Bridging research and practice using digital twin modeling to mitigate methane emissions across dairy production stages.
Cristina Castillo, Rodrigo Muiño, Jose Luis Benedito, Elena Niceas Martinez, Oscar Lopez, Gregorio Salcedo, Joaquin Hernandez
Abstract
Open AccessThis study examined dietary determinants of enteric methane (CH4) emissions in high-yielding Holstein Friesian dairy cows across different physiological stages. Emissions were estimated using the IPCC Tier 2 methodology during peak lactation, the full lactation cycle, and the dry period in two commercial groups with distinct productivity. Group A (38-40 kg milk/day) showed higher peak dry matter intake and fiber content than Group B (32-35 kg milk/day), which had greater ether extract (EE) levels. Peak-lactation CH4 emissions were significantly higher in Group A (P < 0.05), while dry-period values did not differ (P > 0.05). Dietary EE was inversely associated with CH4 output, suggesting a potential mitigation pathway.
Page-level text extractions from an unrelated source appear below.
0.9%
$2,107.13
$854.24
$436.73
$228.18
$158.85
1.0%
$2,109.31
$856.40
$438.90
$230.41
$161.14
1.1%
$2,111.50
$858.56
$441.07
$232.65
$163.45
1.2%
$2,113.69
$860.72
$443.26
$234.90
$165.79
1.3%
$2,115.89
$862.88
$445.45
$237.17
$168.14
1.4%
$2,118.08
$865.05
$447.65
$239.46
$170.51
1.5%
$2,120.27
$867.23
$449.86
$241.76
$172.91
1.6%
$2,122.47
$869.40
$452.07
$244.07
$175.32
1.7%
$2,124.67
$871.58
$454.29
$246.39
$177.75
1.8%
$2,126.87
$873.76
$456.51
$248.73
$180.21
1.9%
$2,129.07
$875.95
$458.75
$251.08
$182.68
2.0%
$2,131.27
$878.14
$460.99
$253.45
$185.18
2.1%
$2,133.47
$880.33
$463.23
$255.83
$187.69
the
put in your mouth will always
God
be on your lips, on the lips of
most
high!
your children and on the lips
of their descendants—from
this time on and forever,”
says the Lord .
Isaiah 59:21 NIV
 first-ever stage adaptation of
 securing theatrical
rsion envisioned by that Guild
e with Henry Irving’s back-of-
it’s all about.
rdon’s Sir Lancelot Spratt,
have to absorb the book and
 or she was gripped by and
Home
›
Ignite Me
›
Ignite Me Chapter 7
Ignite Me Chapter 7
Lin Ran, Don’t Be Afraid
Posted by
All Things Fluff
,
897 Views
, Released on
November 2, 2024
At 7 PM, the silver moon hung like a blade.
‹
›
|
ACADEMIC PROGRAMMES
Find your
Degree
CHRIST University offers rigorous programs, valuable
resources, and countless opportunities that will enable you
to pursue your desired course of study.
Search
Phase-specific regression models (adjusted R2 = 0.88-0.93) confirmed diet composition and physiological stage as major drivers of emissions. Digital twin simulations based on these models offer a non-invasive, reproducible tool for predicting emission scenarios, which is particularly valuable in farms where direct measurements are impractical. These findings highlight the feasibility of integrating diet optimization and predictive modeling into herd management strategies, enabling substantial reductions in CH4 emissions while sustaining milk yield and overall productivity in intensive dairy systems.